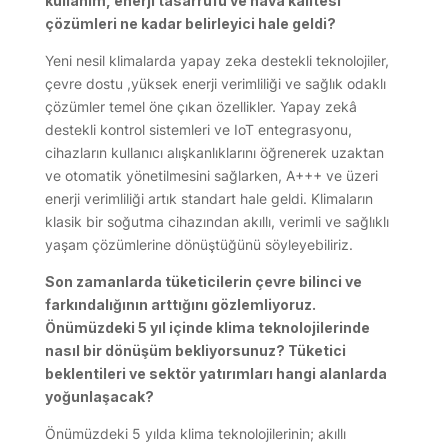
kullanım, enerji tasarrufu ve hava kalitesi
çözümleri ne kadar belirleyici hale geldi?
Yeni nesil klimalarda yapay zeka destekli teknolojiler,
çevre dostu ,yüksek enerji verimliliği ve sağlık odaklı
çözümler temel öne çıkan özellikler. Yapay zekâ
destekli kontrol sistemleri ve IoT entegrasyonu,
cihazların kullanıcı alışkanlıklarını öğrenerek uzaktan
ve otomatik yönetilmesini sağlarken, A+++ ve üzeri
enerji verimliliği artık standart hale geldi. Klimaların
klasik bir soğutma cihazından akıllı, verimli ve sağlıklı
yaşam çözümlerine dönüştüğünü söyleyebiliriz.
Son zamanlarda tüketicilerin çevre bilinci ve
farkındalığının arttığını gözlemliyoruz.
Önümüzdeki 5 yıl içinde klima teknolojilerinde
nasıl bir dönüşüm bekliyorsunuz? Tüketici
beklentileri ve sektör yatırımları hangi alanlarda
yoğunlaşacak?
Önümüzdeki 5 yılda klima teknolojilerinin; akıllı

──────────

What you are asked to do »
Exactly and only the lines from the line containing "klasik bir soğutma" through the last line of the entries should be copied, both ends included.

Written solution »
klasik bir soğutma cihazından akıllı, verimli ve sağlıklı
yaşam çözümlerine dönüştüğünü söyleyebiliriz.
Son zamanlarda tüketicilerin çevre bilinci ve
farkındalığının arttığını gözlemliyoruz.
Önümüzdeki 5 yıl içinde klima teknolojilerinde
nasıl bir dönüşüm bekliyorsunuz? Tüketici
beklentileri ve sektör yatırımları hangi alanlarda
yoğunlaşacak?
Önümüzdeki 5 yılda klima teknolojilerinin; akıllı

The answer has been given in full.